=== Recorded data ===
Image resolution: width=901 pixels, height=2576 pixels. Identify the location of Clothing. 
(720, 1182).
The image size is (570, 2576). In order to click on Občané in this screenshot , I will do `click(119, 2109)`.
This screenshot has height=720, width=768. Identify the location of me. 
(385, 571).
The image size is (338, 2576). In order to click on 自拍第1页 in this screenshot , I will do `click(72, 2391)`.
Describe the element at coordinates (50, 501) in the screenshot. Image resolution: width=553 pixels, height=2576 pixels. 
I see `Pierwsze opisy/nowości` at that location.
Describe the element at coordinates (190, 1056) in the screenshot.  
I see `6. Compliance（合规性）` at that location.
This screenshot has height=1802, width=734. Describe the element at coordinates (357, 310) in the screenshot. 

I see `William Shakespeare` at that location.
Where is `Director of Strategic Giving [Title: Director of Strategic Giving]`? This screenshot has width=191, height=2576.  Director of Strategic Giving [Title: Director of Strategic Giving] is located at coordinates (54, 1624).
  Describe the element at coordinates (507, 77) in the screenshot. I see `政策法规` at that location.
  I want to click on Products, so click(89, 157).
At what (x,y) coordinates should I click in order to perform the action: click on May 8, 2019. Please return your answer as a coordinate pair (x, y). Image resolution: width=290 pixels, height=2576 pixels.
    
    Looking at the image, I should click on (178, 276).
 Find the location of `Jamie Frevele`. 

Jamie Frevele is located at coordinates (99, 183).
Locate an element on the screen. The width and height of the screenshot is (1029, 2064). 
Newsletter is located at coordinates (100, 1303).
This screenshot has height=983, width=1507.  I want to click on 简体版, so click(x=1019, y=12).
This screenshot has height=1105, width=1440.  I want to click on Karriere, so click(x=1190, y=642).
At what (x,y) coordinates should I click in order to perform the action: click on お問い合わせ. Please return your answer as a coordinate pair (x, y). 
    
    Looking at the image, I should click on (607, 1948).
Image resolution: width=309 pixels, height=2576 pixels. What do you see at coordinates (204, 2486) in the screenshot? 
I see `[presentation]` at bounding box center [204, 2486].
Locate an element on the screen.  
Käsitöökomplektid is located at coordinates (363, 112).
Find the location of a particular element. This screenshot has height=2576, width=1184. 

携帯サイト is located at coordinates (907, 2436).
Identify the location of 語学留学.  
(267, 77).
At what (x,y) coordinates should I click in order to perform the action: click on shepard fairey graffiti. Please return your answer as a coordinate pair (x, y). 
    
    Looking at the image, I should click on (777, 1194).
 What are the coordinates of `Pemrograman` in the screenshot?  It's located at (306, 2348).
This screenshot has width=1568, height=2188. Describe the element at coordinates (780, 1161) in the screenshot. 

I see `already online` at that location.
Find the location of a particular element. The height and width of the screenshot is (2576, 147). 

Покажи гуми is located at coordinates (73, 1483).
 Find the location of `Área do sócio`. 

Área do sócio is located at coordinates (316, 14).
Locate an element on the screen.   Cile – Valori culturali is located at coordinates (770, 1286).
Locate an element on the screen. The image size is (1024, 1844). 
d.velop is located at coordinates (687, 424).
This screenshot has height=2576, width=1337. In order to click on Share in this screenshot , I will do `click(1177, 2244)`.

=== Task goal ===
From the first record to the last, copy everything exactly.

=== Written solution ===
Image resolution: width=901 pixels, height=2576 pixels. Identify the location of Clothing. 
(720, 1182).
The image size is (570, 2576). In order to click on Občané in this screenshot , I will do `click(119, 2109)`.
This screenshot has height=720, width=768. Identify the location of me. 
(385, 571).
The image size is (338, 2576). In order to click on 自拍第1页 in this screenshot , I will do `click(72, 2391)`.
Describe the element at coordinates (50, 501) in the screenshot. Image resolution: width=553 pixels, height=2576 pixels. 
I see `Pierwsze opisy/nowości` at that location.
Describe the element at coordinates (190, 1056) in the screenshot.  
I see `6. Compliance（合规性）` at that location.
This screenshot has height=1802, width=734. Describe the element at coordinates (357, 310) in the screenshot. 

I see `William Shakespeare` at that location.
Where is `Director of Strategic Giving [Title: Director of Strategic Giving]`? This screenshot has width=191, height=2576.  Director of Strategic Giving [Title: Director of Strategic Giving] is located at coordinates (54, 1624).
  Describe the element at coordinates (507, 77) in the screenshot. I see `政策法规` at that location.
  I want to click on Products, so click(89, 157).
At what (x,y) coordinates should I click in order to perform the action: click on May 8, 2019. Please return your answer as a coordinate pair (x, y). Image resolution: width=290 pixels, height=2576 pixels.
    
    Looking at the image, I should click on (178, 276).
 Find the location of `Jamie Frevele`. 

Jamie Frevele is located at coordinates (99, 183).
Locate an element on the screen. The width and height of the screenshot is (1029, 2064). 
Newsletter is located at coordinates (100, 1303).
This screenshot has height=983, width=1507.  I want to click on 简体版, so click(x=1019, y=12).
This screenshot has height=1105, width=1440.  I want to click on Karriere, so click(x=1190, y=642).
At what (x,y) coordinates should I click in order to perform the action: click on お問い合わせ. Please return your answer as a coordinate pair (x, y). 
    
    Looking at the image, I should click on (607, 1948).
Image resolution: width=309 pixels, height=2576 pixels. What do you see at coordinates (204, 2486) in the screenshot? 
I see `[presentation]` at bounding box center [204, 2486].
Locate an element on the screen.  
Käsitöökomplektid is located at coordinates (363, 112).
Find the location of a particular element. This screenshot has height=2576, width=1184. 

携帯サイト is located at coordinates (907, 2436).
Identify the location of 語学留学.  
(267, 77).
At what (x,y) coordinates should I click in order to perform the action: click on shepard fairey graffiti. Please return your answer as a coordinate pair (x, y). 
    
    Looking at the image, I should click on (777, 1194).
 What are the coordinates of `Pemrograman` in the screenshot?  It's located at (306, 2348).
This screenshot has width=1568, height=2188. Describe the element at coordinates (780, 1161) in the screenshot. 

I see `already online` at that location.
Find the location of a particular element. The height and width of the screenshot is (2576, 147). 

Покажи гуми is located at coordinates (73, 1483).
 Find the location of `Área do sócio`. 

Área do sócio is located at coordinates (316, 14).
Locate an element on the screen.   Cile – Valori culturali is located at coordinates (770, 1286).
Locate an element on the screen. The image size is (1024, 1844). 
d.velop is located at coordinates (687, 424).
This screenshot has height=2576, width=1337. In order to click on Share in this screenshot , I will do `click(1177, 2244)`.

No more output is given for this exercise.